Self-reliance is a way to take back control
There’s a power that comes with having packed the right equipment for a camping trip that feels like you’re ready for anything. That feeling can be a great balm during a pandemic, when it feels as though we have so little control over our fate.
“The older I get and the deeper into the city I get, the more I realize that the majority of people are no longer self-sufficient in any way,” Offerman says. “It’s almost to the point where people can’t change a light bulb on one’s one, let alone change a tire. And so, the skills that my family instilled in me—whether it’s sewing on a button, cooking a meal, building stuff out of wood, electricity, plumbing—I’m a jack-of-all-those-trades. I can constantly navigate the world in a way that I think so many other people can’t, which I think creates fear. It creates insecurity where you depend on others to maintain the nuts and bolts of the world. But when you have to pack gear for yourself before going on a trip in order to be sure you’ll even make it through, that kind of challenge forces you into having some self-sufficiency.”
Reestablishing your relationship with risk is its own reward
“I’ve never found a better representation of the danger of this great softening of the American adult than that great Pixar movie Wall-E,” Offerman says. “Those fat baby-like adults that float around in lounge chairs, where every physical act is taken care of for them, and their food is all blended into a smoothie. When the shit goes down and they’re suddenly under attack and they need to get up and fly their ship and take action, there’s the danger of, ‘Oh, no, we’ve lost the ability to even sustain ourselves.’ That just really hit home with me.

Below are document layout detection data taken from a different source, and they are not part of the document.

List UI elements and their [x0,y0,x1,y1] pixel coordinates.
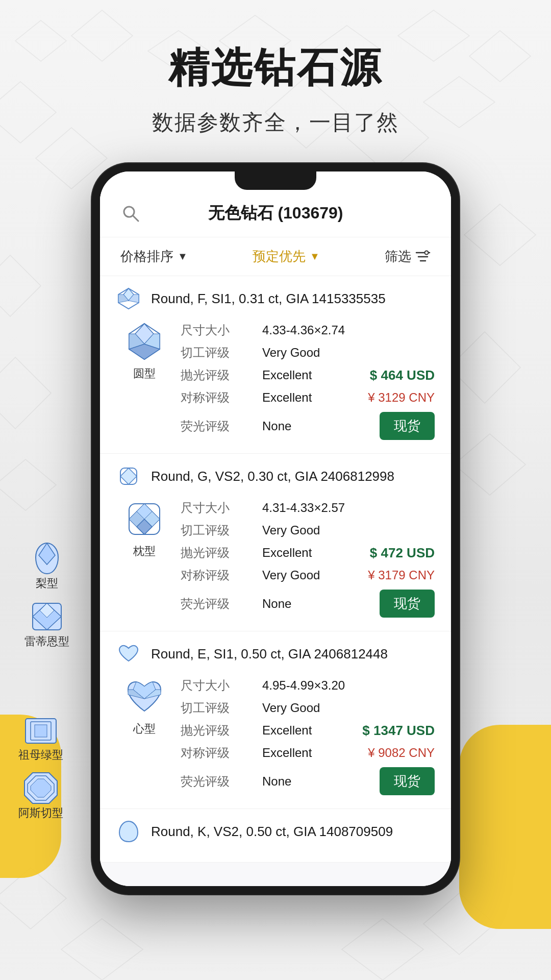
search-button[interactable] [120,203,141,224]
diamond-entry-4[interactable]: Round, K, VS2, 0.50 ct, GIA 1408709509 [100,809,451,863]
sort-bar: 价格排序 ▼ 预定优先 ▼ 筛选 [100,237,451,276]
asscher-shape-icon[interactable]: 阿斯切型 [18,771,63,821]
radiant-icon-svg [29,599,65,634]
spec-row-cut: 切工评级 Very Good [181,341,435,364]
diamond-icon-heart-large [124,676,165,717]
phone-frame: 无色钻石 (103679) 价格排序 ▼ 预定优先 ▼ 筛选 [92,163,459,894]
svg-marker-20 [61,919,143,980]
diamond-entry-3-header: Round, E, SI1, 0.50 ct, GIA 2406812448 [116,642,435,666]
svg-marker-17 [454,434,525,495]
svg-marker-16 [0,459,56,510]
spec-row-fluorescence: 荧光评级 None 现货 [181,409,435,443]
svg-marker-38 [120,468,137,484]
diamond-entry-4-header: Round, K, VS2, 0.50 ct, GIA 1408709509 [116,819,435,844]
app-title: 无色钻石 (103679) [208,202,343,225]
hero-subtitle: 数据参数齐全，一目了然 [0,108,551,137]
spec2-row-fluorescence: 荧光评级 None 现货 [181,586,435,621]
asscher-icon-svg [22,771,59,805]
spec3-row-polish: 抛光评级 Excellent $ 1347 USD [181,719,435,742]
svg-rect-51 [35,725,47,737]
diamond-icon-pillow-small [116,464,141,488]
diamond-2-title: Round, G, VS2, 0.30 ct, GIA 2406812998 [151,469,394,484]
spec-row-polish: 抛光评级 Excellent $ 464 USD [181,364,435,386]
diamond-entry-3[interactable]: Round, E, SI1, 0.50 ct, GIA 2406812448 [100,631,451,809]
radiant-shape-icon[interactable]: 雷蒂恩型 [24,599,69,649]
svg-marker-21 [342,919,423,980]
diamond-3-icon-col: 心型 [116,674,172,737]
stock-button-1[interactable]: 现货 [380,412,435,440]
diamond-icon-heart-small [116,642,141,666]
emerald-label: 祖母绿型 [18,747,63,763]
pear-shape-icon[interactable]: 梨型 [32,541,62,591]
diamond-icon-round-small [116,286,141,311]
pear-label: 梨型 [36,576,58,591]
diamond-3-title: Round, E, SI1, 0.50 ct, GIA 2406812448 [151,646,388,662]
phone-wrapper: 无色钻石 (103679) 价格排序 ▼ 预定优先 ▼ 筛选 [92,163,459,894]
diamond-1-title: Round, F, SI1, 0.31 ct, GIA 1415335535 [151,291,386,307]
svg-point-27 [425,251,429,254]
diamond-2-specs: 尺寸大小 4.31-4.33×2.57 切工评级 Very Good 抛光评级 … [172,497,435,621]
hero-section: 精选钻石源 数据参数齐全，一目了然 [0,41,551,137]
svg-line-23 [133,216,138,221]
phone-notch [235,172,316,190]
diamond-icon-pillow-large [124,499,165,540]
spec2-row-size: 尺寸大小 4.31-4.33×2.57 [181,497,435,519]
sort-priority[interactable]: 预定优先 ▼ [253,248,320,265]
svg-marker-15 [449,332,520,403]
phone-screen: 无色钻石 (103679) 价格排序 ▼ 预定优先 ▼ 筛选 [100,172,451,886]
diamond-2-icon-col: 枕型 [116,497,172,559]
spec3-row-cut: 切工评级 Very Good [181,697,435,719]
svg-marker-12 [0,255,41,316]
asscher-label: 阿斯切型 [18,805,63,821]
stock-button-3[interactable]: 现货 [380,767,435,795]
svg-marker-13 [464,204,536,265]
spec3-row-size: 尺寸大小 4.95-4.99×3.20 [181,674,435,697]
spec2-row-symmetry: 对称评级 Very Good ¥ 3179 CNY [181,564,435,586]
spec3-row-symmetry: 对称评级 Excellent ¥ 9082 CNY [181,742,435,764]
diamond-entry-1-header: Round, F, SI1, 0.31 ct, GIA 1415335535 [116,286,435,311]
diamond-icon-round-large [124,321,165,362]
diamond-entry-2-header: Round, G, VS2, 0.30 ct, GIA 2406812998 [116,464,435,488]
spec-row-size: 尺寸大小 4.33-4.36×2.74 [181,319,435,341]
stock-button-2[interactable]: 现货 [380,590,435,618]
hero-title: 精选钻石源 [0,41,551,96]
spec2-row-cut: 切工评级 Very Good [181,519,435,542]
sort-price[interactable]: 价格排序 ▼ [120,248,188,265]
diamond-entry-2[interactable]: Round, G, VS2, 0.30 ct, GIA 2406812998 [100,454,451,631]
sort-priority-arrow: ▼ [310,251,320,262]
yellow-accent-right [459,725,551,929]
diamond-4-title: Round, K, VS2, 0.50 ct, GIA 1408709509 [151,824,393,840]
pear-icon-svg [32,541,62,576]
diamond-icon-pear-small [116,819,141,844]
emerald-icon-svg [21,715,60,747]
diamond-2-label: 枕型 [133,544,156,559]
diamond-1-icon-col: 圆型 [116,319,172,381]
emerald-shape-icon[interactable]: 祖母绿型 [18,715,63,763]
spec-row-symmetry: 对称评级 Excellent ¥ 3129 CNY [181,386,435,409]
left-sidebar-shapes: 梨型 雷蒂恩型 [24,541,69,649]
filter-button[interactable]: 筛选 [385,248,431,265]
bottom-sidebar-shapes: 祖母绿型 阿斯切型 [18,715,63,821]
diamond-1-label: 圆型 [133,366,156,381]
diamond-3-label: 心型 [133,721,156,737]
diamond-3-specs: 尺寸大小 4.95-4.99×3.20 切工评级 Very Good 抛光评级 … [172,674,435,798]
spec3-row-fluorescence: 荧光评级 None 现货 [181,764,435,798]
diamond-list: Round, F, SI1, 0.31 ct, GIA 1415335535 [100,276,451,863]
sort-price-arrow: ▼ [178,251,188,262]
svg-marker-14 [0,357,51,429]
diamond-1-specs: 尺寸大小 4.33-4.36×2.74 切工评级 Very Good 抛光评级 … [172,319,435,443]
app-content: 无色钻石 (103679) 价格排序 ▼ 预定优先 ▼ 筛选 [100,172,451,886]
spec2-row-polish: 抛光评级 Excellent $ 472 USD [181,542,435,564]
radiant-label: 雷蒂恩型 [24,634,69,649]
diamond-entry-1[interactable]: Round, F, SI1, 0.31 ct, GIA 1415335535 [100,276,451,454]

“In the pandemic it was especially important that everybody buckle down and took shelter as best we could during the last couple of years,” he continues. “But it’s important then, once the danger is passing and it’s safe to get back out, to reassess our ability to push the envelope and say, ‘Okay, now how far can I take things? What kind of risks are acceptable when it comes to where I hike? What rocks can I climb? What rivers can I raft? Whatever that means to each and every person, because it’s important to understand the boundaries of what we can do personally to maintain our own mental and physical health, and also to maintain the health of the natural areas, whether that means the national parks or the rivers flowing through our cities.”

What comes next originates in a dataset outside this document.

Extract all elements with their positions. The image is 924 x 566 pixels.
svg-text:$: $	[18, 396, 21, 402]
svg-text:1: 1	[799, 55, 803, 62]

Spending more time outdoors can be quietly subversive
If the pandemic taught us anything, it’s that the future is not promised to us. Of course, the future isn’t promised to our natural resources either, which is why it’s best to start keeping better tabs on them.

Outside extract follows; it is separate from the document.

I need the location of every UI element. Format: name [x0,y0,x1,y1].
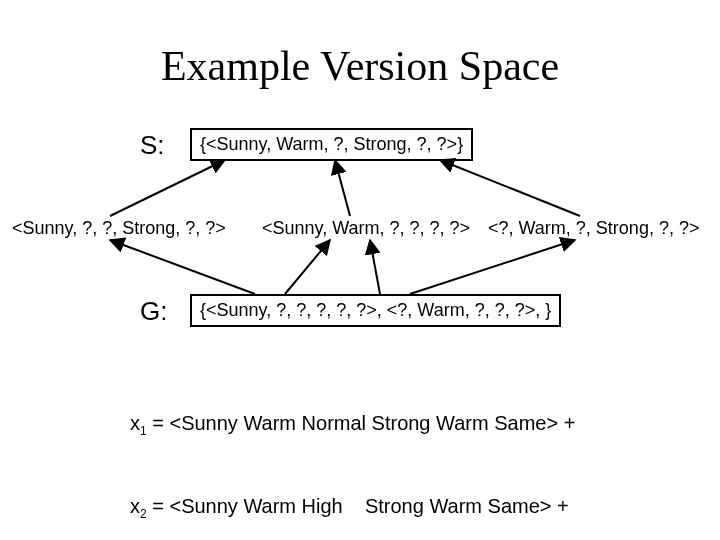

“The capitalism and the consumerism under which, and within which, we are all furiously dancing, one of their goals is to isolate us from one another, but also from knowing our natural resources,” Offerman says. “The less we know about our forests and our fossil fuels and our oceans and so forth, and the less we’re maintaining an awareness of them, the more they can be exploited and desecrated. I think that’s part of what I’m trying to turn our heads around toward with this book.
“Look around,” he says. “See what’s going on in your town. What is your river? Where’s your water coming from? How is your soil? Is your soil healthy? Do you know how to even answer that question? Ultimately, that’s the most basic answer we will always need because when the soil is dead, then so will we be.”